Cyber-issues expose flaws in Iowa caucus and election security at large
Last Monday’s Iowa caucuses were a disturbing parable for the risks to our democracy. Moreover, it exposed how Iowa’s niche status is hazardously clunky in the 21st century.
A week later, it is still unclear what exactly went wrong. What is known is that the Democratic party intended to have the captains at each voting precinct report the results of each caucus using an app developed by Shadow, Inc. There were reports suggesting that the app was untested and the captains were untrained, and now, there is news that pro-Trump trolls may have intentionally jammed the phone lines to prevent Democrats from using their hotline as a fail-safe. Even now, the results are in doubt. The infinitesimal gap between Pete Buttigieg and Bernie Sanders has led to both candidates declaring victory and numerous accusations of election rigging.
“There has been a lot of work in the security community and the crypto-community to design more secure voting systems, but those are still in the preliminary testing stage. Voting systems are complex; you need to worry about physical attacks on the system itself, and as soon as you connect them to the internet, that information might be tampered with or lost or scooped on,” said Bryan Parno, associate professor of Computer Science and Electrical Computer Engineering at Carnegie Mellon University, “On top of that, even if we security experts give our blessing, it’s not necessarily the best way to rest the foundation of a democratic system on. The system has to be not only secure, but also known to be secure. If people don’t think that it is secure or believe that it might have been tampered with, that is just as bad.”
Iowa’s caucus system is incredibly complex due to the multiple tiers of delegate allocation mechanisms. In short, rather than simply casting a ballot, the voters in each precinct gather and stand in clumps and convince others of their community to join them, with candidates under 15 percent having their votes redistributed. At the end of it all, the captains were meant to report the delegate outcome, along with the raw votes before and after redistribution.

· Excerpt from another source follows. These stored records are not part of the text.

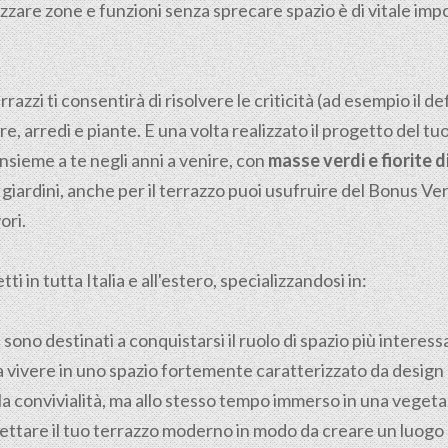
anizzare zone e funzioni senza sprecare spazio è di vitale imp
razzi ti consentirà di risolvere le criticità (ad esempio il de
ere, arredi e piante. E una volta realizzato il progetto del t
insieme a te negli anni a venire, con
masse verdi e fiorite 
giardini, anche per il terrazzo puoi usufruire del Bonus Ver
ori.
i in tutta Italia e all'estero, specializzandosi in:
i sono destinati a conquistarsi il ruolo di spazio più interes
 vivere in uno spazio fortemente caratterizzato da design 
e la convivialità, ma allo stesso tempo immerso in una veget
tare il tuo terrazzo moderno in modo da creare un luogo p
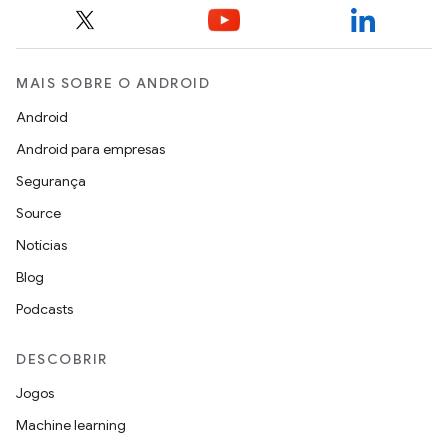
MAIS SOBRE O ANDROID
Android
Android para empresas
Segurança
Source
Notícias
Blog
Podcasts
DESCOBRIR
Jogos
Machine learning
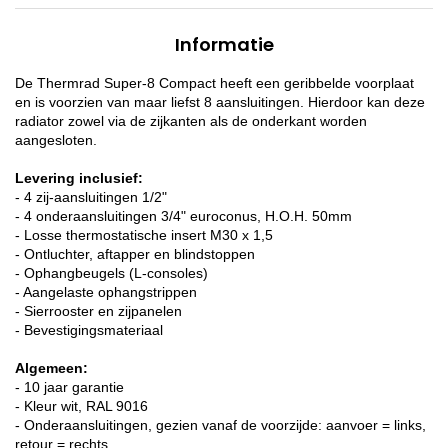
Informatie
De Thermrad Super-8 Compact heeft een geribbelde voorplaat
en is voorzien van maar liefst 8 aansluitingen. Hierdoor kan deze
radiator zowel via de zijkanten als de onderkant worden
aangesloten.
Levering inclusief:
- 4 zij-aansluitingen 1/2"
- 4 onderaansluitingen 3/4" euroconus, H.O.H. 50mm
- Losse thermostatische insert M30 x 1,5
- Ontluchter, aftapper en blindstoppen
- Ophangbeugels (L-consoles)
- Aangelaste ophangstrippen
- Sierrooster en zijpanelen
- Bevestigingsmateriaal
Algemeen:
- 10 jaar garantie
- Kleur wit, RAL 9016
- Onderaansluitingen, gezien vanaf de voorzijde: aanvoer = links,
retour = rechts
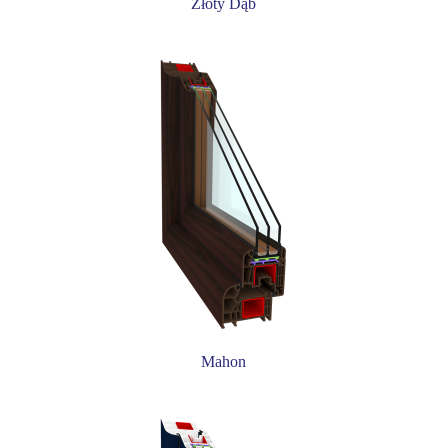
Złoty Dąb
Mahon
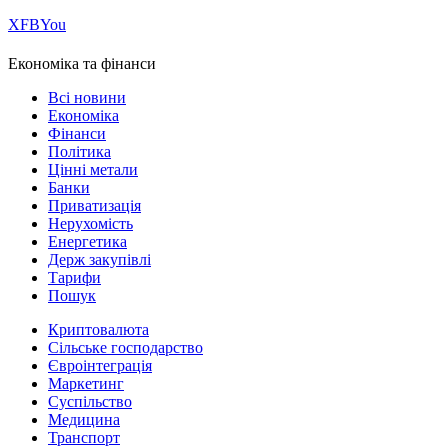
Х
FB
You
Економіка та фінанси
Всі новини
Економіка
Фінанси
Політика
Цінні метали
Банки
Приватизація
Нерухомість
Енергетика
Держ закупівлі
Тарифи
Пошук
Криптовалюта
Сільське господарство
Євроінтеграція
Маркетинг
Суспільство
Медицина
Транспорт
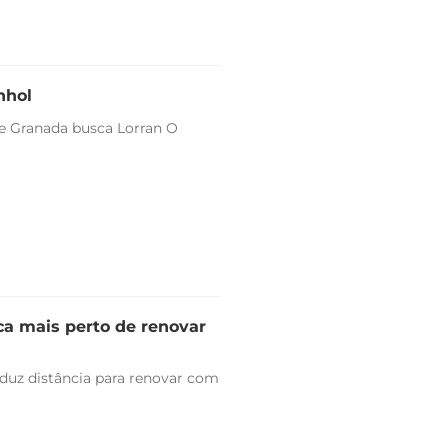
nhol
 e Granada busca Lorran O
ica mais perto de renovar
duz distância para renovar com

So at first glance, a tech injection would appear to be just what Iowa needed. Instead, it only caused more mayhem. “After the 2000 election, there was this big rush to do computerized voter machines, and I think that was overly hasty … Part of the push for digitizing everything is that people want the results right away, which is nice to have but not necessary,” Parno explained.
Aside from technological issues, the Iowa caucuses were marred by issues of representation. According to the U.S. Census Bureau, Iowa is 91 percent white compared to the national statistic of 77 percent, and according to Pew research, the Democratic party is only 59 percent white nationally. This means that Iowa is not representative of the entire country, and especially not of the current Democratic party.
The caucus system is also unrepresentative due to the effort required to attend. It is an hours-long ordeal whose rules are difficult to summarize succinctly, as opposed to a primary where all one has to do is fill out a ballot. As a result, there are many who simply cannot attend a caucus for logistical reasons (jobs, childcare, etc.), and many who would vote but don’t want to go through the whole ordeal. For this reason and others, the number of Democratic caucuses decreased from 14 in 2016 to just four in 2020. In the end, only about 170,000 attended the democratic caucuses in a state of roughly 3.1 million.
Iowa Democrats had hoped to address the accessibility issues by also holding a “virtual” caucus by phone, in order to comply with new DNC regulations mandating ease of voting. However, the plan was tossed out last fall due to hacking concerns and replaced with “satellite” caucuses, which allowed Iowans out of state or abroad to vote in person without being at their assigned precinct back in Iowa. This did close to nothing to address the systemic reasons why the Iowa caucus is logistically inconvenient.
“A system that tries to get people talking to each other is not necessarily a bad thing, but it leads to some logistical challenges,” Parno said. As for the app attempting to streamline this archaic system, “Like any other technological product, if you are rolling something out that’s crucial to get right the first time, then there’s all kinds of standard software engineering disciplines you should be following: good specifications, good development process, testing, beta testing, trying it out with real users. If you skip any of those tests it is more likely that something is going to go wrong. And when something involves security, all of that has to be with security in mind. You can’t typically take your software that was designed without security in mind and slap on some security,” Parno said.